A common SQL database anti-pattern is the One True Lookup Table (OTLT). Though laughable the same anti-pattern often occurs at the application development layer. It commonly occurs as part of the mid-life crisis phase of an application.
Initially all objects and representations are coded as needed and to fit the circumstances at hand. Of course the dynamics of the Big Ball of Mud anti-pattern are such that soon you will have many varying descriptions of the same concept and data. Before long you get the desire to clean up and rationalise all these repetitions, which is a good example of refactoring for simplicity. However, at this point danger looms.
Someone will point out eventually that having one clean data model works so well that perhaps there should be one shared data model that all applications will use. This is superficially appealing and is almost inevitably implemented with a lot of fighting and fussing to ensure that everyone is using the one true data model (incidentally I’m using data models here but it might be services or anything where several applications are meant to drive through a single component).
How happy are we then? We have created a consistent component that is used across all our applications in a great horizontal band. The people who proposed it get promoted and everyone is using the One True Way.
What we have actually done is recreated the n-tier application architecture. Hurrah! Now what is the problem with that? Why does no-one talk about n-tier application architecture anymore? Well the issue is Middleware and the One True Layer will inevitably hit the same rocks that Middleware did and get dashed to pieces.
The problem with the One True Layer is the fundamental fact that you cannot be all things to all men. From the moment it is introduced the OTL must either bloat and expand to cover all possible Use Cases or otherwise hideously hamstring development of the application. If there was a happy medium between the two then someone would have written a library to do the job by now.
There is no consistency between which of the two choices will be made; I have seen both and neither of them have happy outcomes. Either way from this point on the layer is doomed: it becomes unusable and before long the developers will be trying to work their way around the OTL as much as possible, using it only when threatened with dismissal.
If the codebase continues for long enough then usually what happens is the OTL sprouts a number of wrappers around its objects that allow the various consumers of its data to do what they need to. When eventually the initial creators of the OTL are unable to force the teams to use the layer then the wrappers tend to suck up all the functionality of the OTL and the library dependency is removed.
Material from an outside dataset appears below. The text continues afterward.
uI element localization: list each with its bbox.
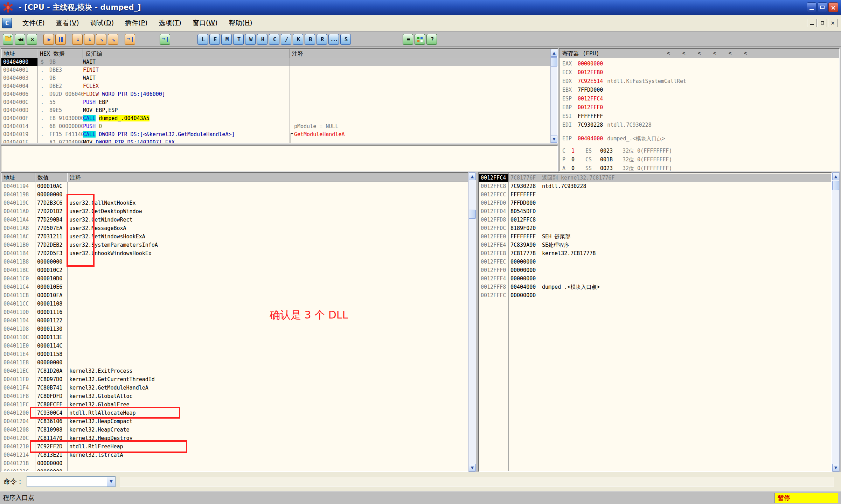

In some ways this may seem regressive, we are back at the anarchy of objects. In fact what has been created is a set of vertical slices that represent the data in the way that makes sense for the context they appear in. These slices then collaborate via external API interfaces that are usually presented via platform neutral data transfer standards (HTTP/JSON for example) rather than via binary compatibility.
My advice is to try to avoid binary dependent interactions between components and try to avoid creating very broad layers of software. Tiers are fine but keep them narrow and try to avoid any tier reaching across more than a few slices (this particularly applies to databases).